TÜSİAD tarafından hazırlanan “Sürdürülebilir Büyüme Bağlamında Tarım ve Gıda Sektörünün Analizi” başlıklı rapor, “Tarım ve Orman Bakanlığı’nın 2023'e yönelik koymuş olduğu 150 milyar dolarlık üretim ve 40 milyar dolarlık ihracat boyutuna erişebilme yolunda Türkiye için temel hedef, ülke politikalarında stratejik olarak konumlandırılmış ve önceliklendirilmiş bir tarım ve gıda sektörü olmalı” çağrısını yapıyor.
Dünya nüfusunun dörtte birine istihdam yaratan ve günlük üretim değeri 7 milyar dolara ulaşan tarım sektörü bugünün ve geleceğin sektörü olarak değerlendiriliyor.
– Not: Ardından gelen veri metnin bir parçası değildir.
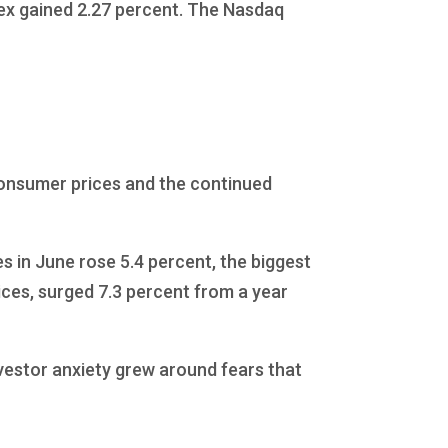
dex gained 2.27 percent. The Nasdaq
consumer prices and the continued
s in June rose 5.4 percent, the biggest
ices, surged 7.3 percent from a year
vestor anxiety grew around fears that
Fakat sektör, küresel iklim krizinden, kentsel göçe, tarım arazilerinin yok olmasından, sürdürülebilir tarım politikalarının eksikliğine kadar çok sayıda sorunla karşı karşıya.
Tekfen Holding Kurucu Onursal Başkanı, Yönetim Kurulu Üyesi “Yaprak Dede” Ali Nihat Gökyiğit’in dediği gibi, “İnsan ile doğa arasındaki çatışmanın galibi doğa olacak. Doğa ile barışmaya mecburuz. Doğayı üzmeyelim, izleyelim. Ondan alacağımız çok fazla ders ve fayda var.”
Ülke politikalarında stratejik olarak konumlandırılmış ve önceliklendirilmiş bir tarım ve gıda sektörün gelecek açısından vazgeçilmez öneme sahip olduğuna inanan TÜSİAD da, bu kapsamda hazırladığı “Sürdürülebilir Büyüme Bağlamında Tarım ve Gıda Sektörünün Analizi” başlıklı rapor ile, tarım ve gıda sektörünün potansiyelinin gerçekleştirilmesine, ekonomik değerinin artırılmasına, hem üretici hem de tüketicinin kazanması için etkin politikaların oluşturulmasına ve uygulanmasına katkı sağlamayı hedefliyor. Tarımsal arazi hacmi ve gıda, içecek ve tarım sektörünün yarattığı katma değer bakımından dünyada ilk on ülke içerisinde yer alan Türkiye’nin, tarımsal üretimi gerçekleştiren ilk yirmi ülke içerisinde yer almaması sektörde yaşanan çeşitli temel sorunlara işaret ediyor.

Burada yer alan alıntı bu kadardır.